En la oscuridad le mostré los edificios donde pasaba clases, el área deportiva nos la pasamos de largo puesto que ella la conocía muy bien y caminamos hacia los dormitorios. Grecia se emocionaba con cada cosa que le contaba, por más aburrido que a mí me parecía contarle sobre mis clases y estrictos docentes, ella escuchaba atenta, enterándose de cada anécdota, interesándose en mi vida cotidiana.
— ¿Tienes frío? —me sentí torpe preguntándole a esas alturas, nuestra noche casi acababa y seguramente ella se había aguantado el clima que congelaba sus hombros desnudos. También lamenté el no tener una chaqueta en ese momento, solo llevaba una camisa—. Acompáñame a mi dormitorio un momento, así sacamos una chaqueta.
—Estoy bien, no te preocupes. —Intentó engañarme con su sincera sonrisa; yo no le creí, se notaba que tensaba su cuerpo para no temblar.
—No es pregunta, vamos.
Ella me siguió confiadamente, esa niña me tenía demasiada fe, podía llevarla al fin del mundo y ella me seguiría dichosa y sin reparos.
Mi edificio se encontraba frente a la avenida, era uno de los más altos; pese al impresionante tamaño de la construcción, las habitaciones parecían cajetillas de fósforos, ideal cuando solo te dedicas a estudiar y a la loca vida universitaria.
Las miradas curiosas no se dejaron esperar cuando pasé con Grecia a la estancia.
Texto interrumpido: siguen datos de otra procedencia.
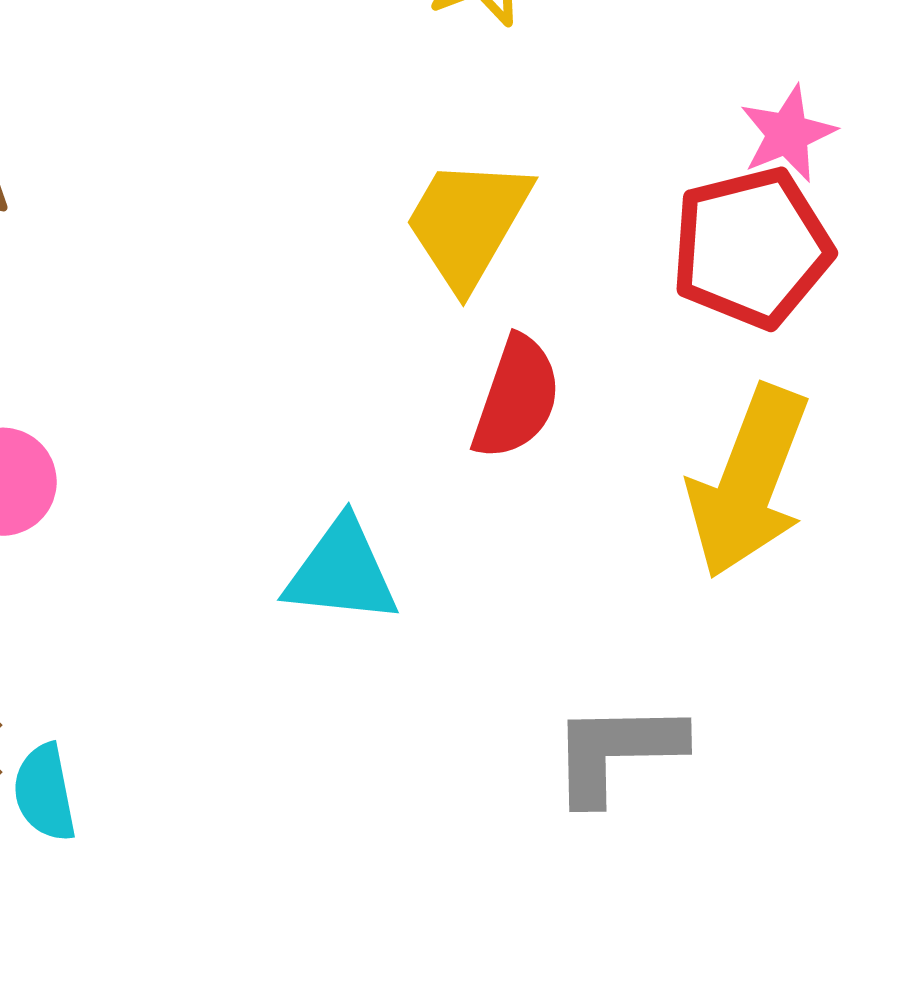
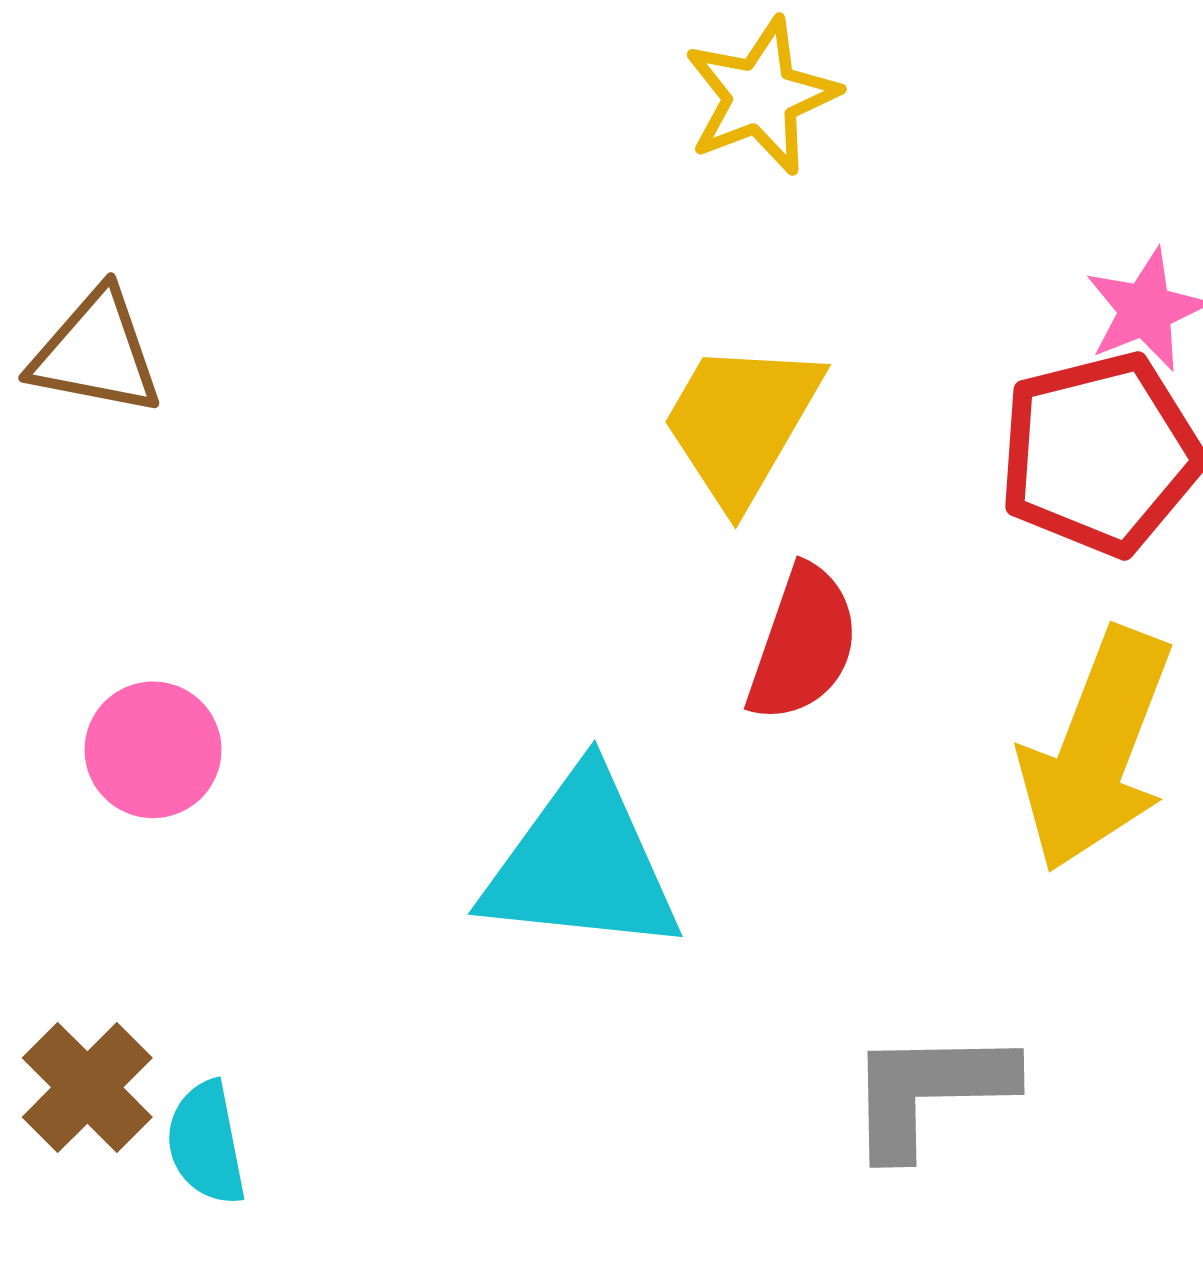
cyan triangle: (342, 572) -> (582, 864), size x1.4

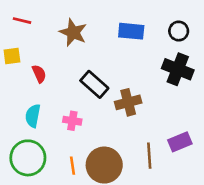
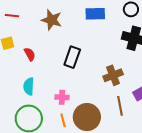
black rectangle: (94, 84) -> (72, 57), turned 75
brown cross: (128, 102) -> (113, 75), moved
pink cross: (72, 121) -> (62, 97), moved

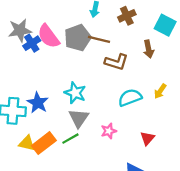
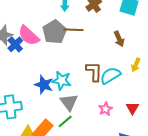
brown arrow: (149, 49) -> (119, 39), moved
brown L-shape: (116, 62) -> (94, 72), moved, turned -95
blue star: (38, 103) -> (44, 85), moved
pink star: (109, 131) -> (105, 109), moved

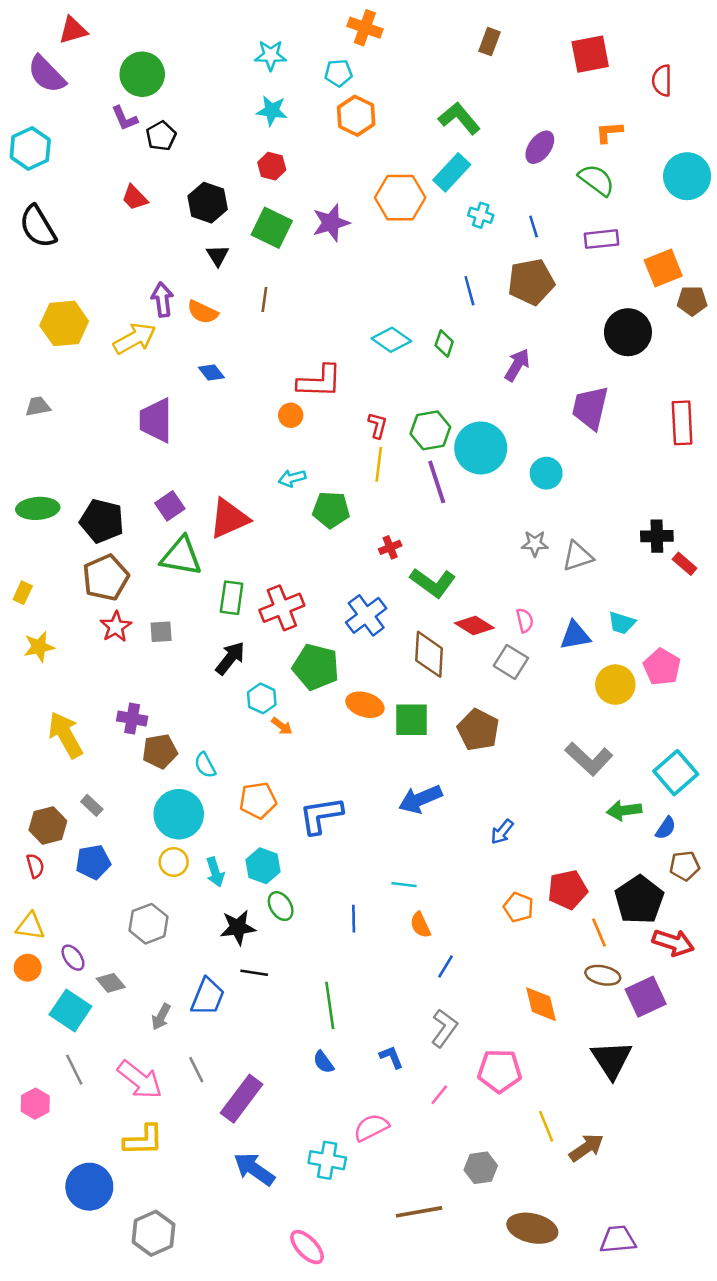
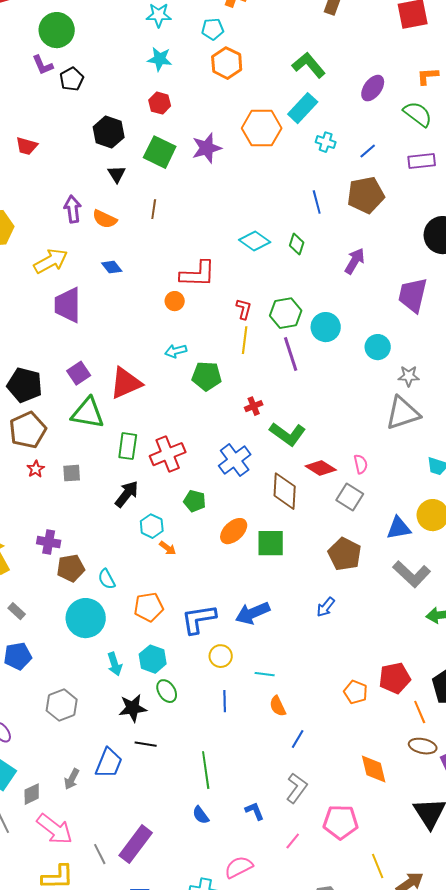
red trapezoid: (135, 198) -> (27, 146), moved, turned -30
blue line: (534, 227) -> (368, 151), turned 66
yellow arrow: (135, 339) -> (51, 261), moved
cyan circle: (481, 448) -> (326, 327), size x0.7
gray star: (535, 544) -> (409, 376), moved
gray triangle: (578, 556) -> (403, 413), size x1.4
red star: (116, 627) -> (36, 469), size x0.7
blue triangle: (575, 635) -> (399, 528), moved
green pentagon: (316, 667) -> (195, 501), size x0.6
orange ellipse: (365, 705) -> (234, 531), turned -60
brown pentagon: (478, 730) -> (345, 554), moved
blue arrow: (420, 799) -> (253, 613), moved
blue arrow: (502, 832) -> (326, 607), moved
yellow circle: (174, 862) -> (221, 656), moved
gray diamond: (111, 983) -> (32, 794), moved, turned -75
gray line: (196, 1070) -> (100, 854), moved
Lorena y su grupo de amigas se encontraban conversando en los sillones.
— ¿Te robaste a una quinceañera? —Me preguntó Lorena con una sonrisa.
—Algo así.
—No me digas qué piensas llevártela a tu habitación —protectoramente abrazó a Grecia.
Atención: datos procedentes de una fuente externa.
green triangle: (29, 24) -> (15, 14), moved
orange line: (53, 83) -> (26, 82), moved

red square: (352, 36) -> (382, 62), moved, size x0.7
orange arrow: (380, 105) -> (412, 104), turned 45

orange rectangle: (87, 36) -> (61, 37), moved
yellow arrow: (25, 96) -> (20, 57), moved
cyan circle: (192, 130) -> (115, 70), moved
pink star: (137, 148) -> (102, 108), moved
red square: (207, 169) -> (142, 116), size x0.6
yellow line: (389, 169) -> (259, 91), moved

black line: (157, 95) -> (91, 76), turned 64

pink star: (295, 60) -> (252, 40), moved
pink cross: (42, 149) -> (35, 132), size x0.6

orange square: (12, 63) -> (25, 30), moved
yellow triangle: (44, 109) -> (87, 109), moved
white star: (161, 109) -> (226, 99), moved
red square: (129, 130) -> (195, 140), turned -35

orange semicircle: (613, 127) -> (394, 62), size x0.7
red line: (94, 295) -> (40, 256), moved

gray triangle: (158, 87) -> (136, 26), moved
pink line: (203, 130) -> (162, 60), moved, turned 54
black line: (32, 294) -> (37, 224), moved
—Solo recogeré una chaqueta. —Fingí molestia por su desconfianza. Mi pequeña tenía una mueca extraña, el resto de chicas la rodeaban y le preguntaban si de verdad yo me la había llevado de su fiesta—. Bien, cuídala unos segundos. —Otro par de chicas se habían sumado a la reprobación así que decidí subir solo. Grecia podía esperarme unos minutos y también evitaba que ella viese el terrible desorden que había en mi habitación.
Tras una sonrisa de aprobación por parte de mi acompañante subí corriendo al tercer piso. Afortunadamente una chaqueta se encontraba lista sobre la silla. Era enorme para Grecia, pero sin duda se vería adorable con ella.
Ya dispuesto a bajar nuevamente, recodé el regalo. No se lo había entregado, lo saqué de mi bolsillo y lo llevé en la mano, para no olvidarme de entregárselo antes de salir.
No tardé ni cinco minutos en subir y bajar, sin embargo, Lorena y las otras chicas conversaban amenamente como al principio, Grecia no estaba con ellas.
— ¿Dónde está Grecia?—les pregunté preocupado.
—Hace un momento tomó un taxi —me explicaron levantando los hombros y volviendo a su conversación.
Me encontraba confundido ¿por qué ella se había ido? Mi primera idea fue llamarla, luego me di cuenta de que no sabía su número. La conocía por más de cinco años y jamás le había pedido el número de teléfono. Contemplé el regalo que tenía en la mano. Estaba preocupado, deseaba saber si había llegado bien a su casa, sobre todo preguntarle por qué no me había esperado. Esa vez estaba seguro de no haber hecho nada mal, o eso pensaba.